Inserting a single NOP into the main loop creates a new routine has a pattern to 7 different byte variations, and insert two NOP's makes another routine with 9 different varations. To figure out which routine is more optimal at any given cycle required evaluation. I put the pattern of the number of bytes for each routine in excel and looked at them side by side up to lowest common mutliple (i.e 5 byte pattern x 7 byte pattern, LCM = 35).

The original routine only ever used 5-8 bytes max, but the alternates can sometimes save bytes when the orginal used 7 or 8 bytes. This is determined automatically in new macro. A funny thing I found through this excercise was inserting NOP $EA for a 3 cycle delay made no improvements at all over the original routine or alternatives (even the alternate routine that used an extra 2 NOP's in the loop for an extra 4 cycle delay). That's just how it worked out.

Anyhow lots of detail there, but I already got the macro working and now I'm going to look at handling crossing page boundaries so that it dynamically adjusts to work as expected, and then make a Y index register variant before releasing.

Omegamatrix · August 23, 2023

With alternative routines outside the general purpose, it would be good to have a book of all the possible routines one could use, and could be handy in cases where bytes need to be squeezed or one register or another can't be used. They are all very niche though so I wouldn't put it into the general purpose routine, because the general purpose routine should have a defined state as an output (i.e. X=0, A and Y untouched, etc...).

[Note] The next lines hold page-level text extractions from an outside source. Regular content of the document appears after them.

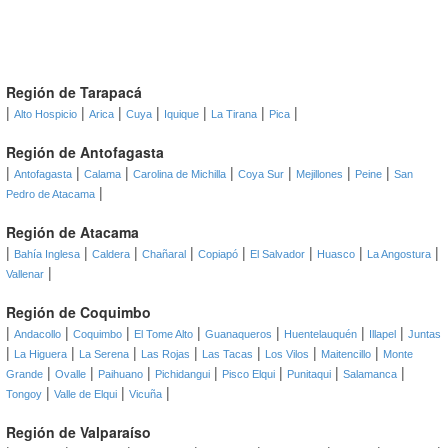
Región de Tarapacá
|
|
|
|
|
|
|
Alto Hospicio
Arica
Cuya
Iquique
La Tirana
Pica
Región de Antofagasta
|
|
|
|
|
|
|
Antofagasta
Calama
Carolina de Michilla
Coya Sur
Mejillones
Peine
San
|
Pedro de Atacama
Región de Atacama
|
|
|
|
|
|
|
|
Bahía Inglesa
Caldera
Chañaral
Copiapó
El Salvador
Huasco
La Angostura
|
Vallenar
Región de Coquimbo
|
|
|
|
|
|
|
Andacollo
Coquimbo
El Tome Alto
Guanaqueros
Huentelauquén
Illapel
Juntas
|
|
|
|
|
|
|
La Higuera
La Serena
Las Rojas
Las Tacas
Los Vilos
Maitencillo
Monte
|
|
|
|
|
|
|
Grande
Ovalle
Paihuano
Pichidangui
Pisco Elqui
Punitaqui
Salamanca
|
|
|
Tongoy
Valle de Elqui
Vicuña
Región de Valparaíso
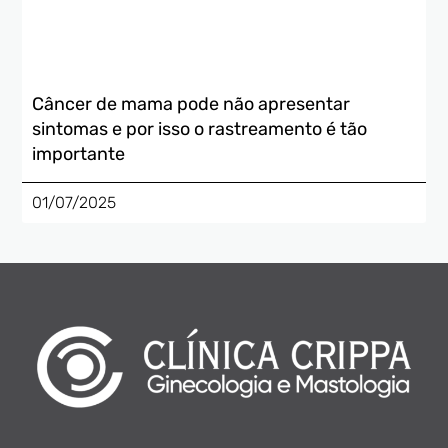
Câncer de mama pode não apresentar
sintomas e por isso o rastreamento é tão
importante
01/07/2025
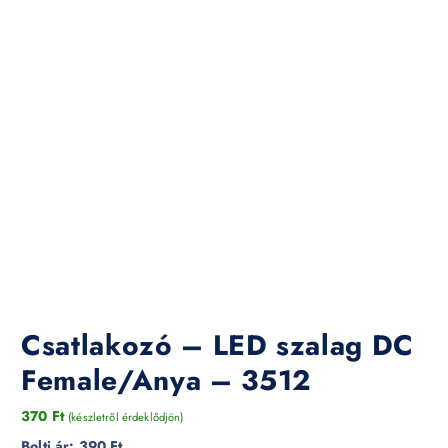
Csatlakozó – LED szalag DC
Female/Anya – 3512
370
Ft
(készletről érdeklődjön)
Bolti ár:
390 Ft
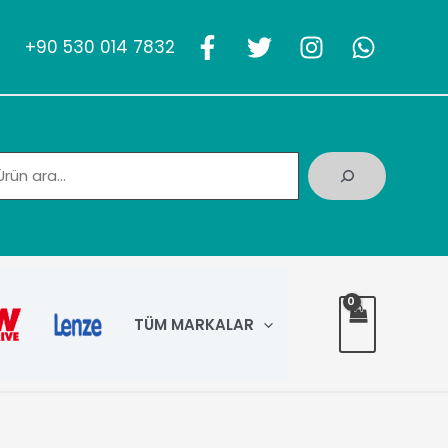
+90 530 014 7832
Ara
TÜM MARKALAR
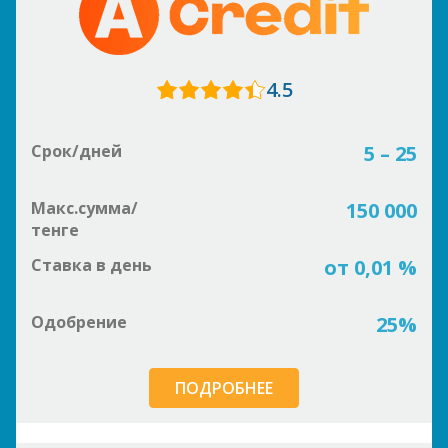
4.5
Срок/дней
5 – 25
Макс.сумма/
150 000
тенге
Ставка в день
от 0,01 %
Одобрение
25%
ПОДРОБНЕЕ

Still though they can be a lot of fun to find a bunch of niche routines, and if nothing else it gets the creative juices flowing. The 4 byte routines are probably as small as you can go without relying on jumping into other parts of code which doesn't make it useful for others to use. There should be many more 5 byte routines then 4 byte, and even 6 byte routines could still be useful over the general purpose routine at certain cycles.

Here are a few 4 cycle routines. It is easy to see doing variants of like INX INX or DEY DEY creates a five byte routine with different cycles, but yeah lots of combinations possible.

; 39 cycle delay
    lda #$0A    ; ASL
.loopDelay39:
    bne .loopDelay39-1
    
; another 39 cycle delay...
    lda #$4A    ; LSR
.loopDelay39:
    bne .loopDelay39-1

; 49 cycle delay
    ldy #$88    ; DEY
.loop49
    bmi .loop49-1

; 124 cycle delay
    ldx #$E8    ; INX
.loopDelay124:
    bne .loopDelay124-1

+Andrew Davie · August 23, 2023

I wrote, 25 years ago...
https://www.biglist.com/lists/stella/archives/199805/msg00090.html

+MarcoJ · August 23, 2023

I came here expecting a discussion on human sleep hacking; trying to get the most efficient time programming for the minimum amount of sleep. Instead, it's about keeping the 6507 occupied for a while. Good to read the different responses.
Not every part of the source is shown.